Editor's note: This is presented as part of a content partnership with InLiquid.

Sara McCorriston

Neighborhood: Queen Village

Discipline: fibers; wearable art, installation, sculpture and mixed-media.

Education: BFA in Theater Arts, University of the Arts

Flying Kite: What inspired you to start working in this medium?
Sara McCorriston: During my time at UArts, I took some Fiber Arts studio classes, which is really where my love for fiber arts grew. However, my love for fibers started while sitting in a mini wicker rocking chair next to my Nana when I was about three years old. As she was giving me my first hand-crocheting lesson, I remember my mind being blown watching the yarn becoming something as it passed through my fingers—even if the "something" was uneven chain stitches and some knots.

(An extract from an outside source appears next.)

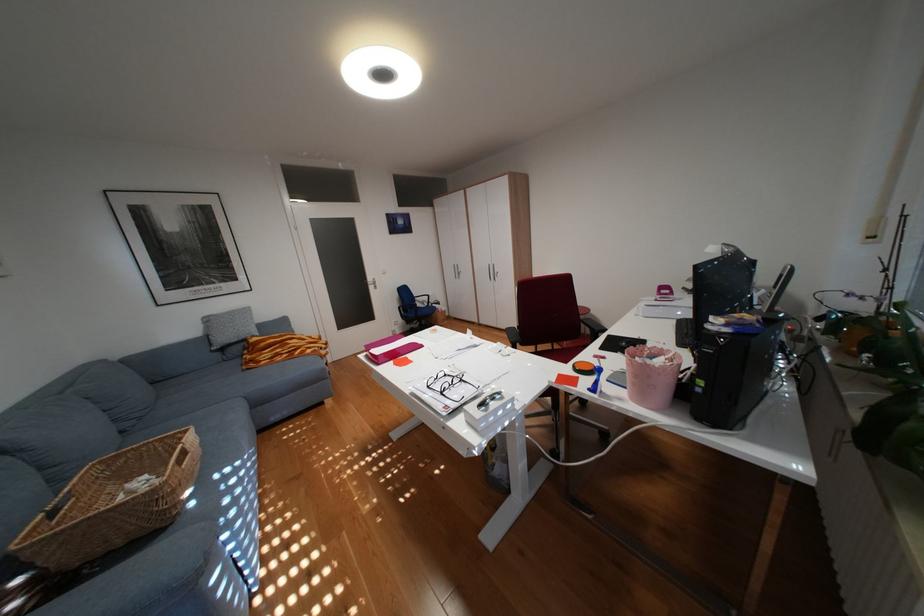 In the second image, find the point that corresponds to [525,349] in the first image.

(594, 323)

FK: What kind of art are you currently working on?
SM: I am currently experimenting—a lot. I have been working on many different ideas, and tons of unfinished pieces are all around my workspace. I have been jumping from one to the other rather randomly. One thing that most of the pieces have in common is that they are all mostly made of materials I already have or have recently found. I was constantly making work and buying supplies for a year or two. I decided that I have enough inspiration and materials at my fingertips without taking a trip to the store. In one of the projects, I am using all of my junk mail to create the work, which actually makes me excited to sort through my mail…sometimes.
 
FK: Describe your methods.
SM: My process ranges from completely unplanned to careful and meticulous. When creating work that is completely unplanned, I usually cannot be on a very strict schedule and tend to be very messy. It isn’t unusual to find something from my kitchen popping up in these works, which is actually an ongoing joke—sometimes a piece simply needs some peppercorns before it is "finished." My favorite pieces are often created in this unplanned way.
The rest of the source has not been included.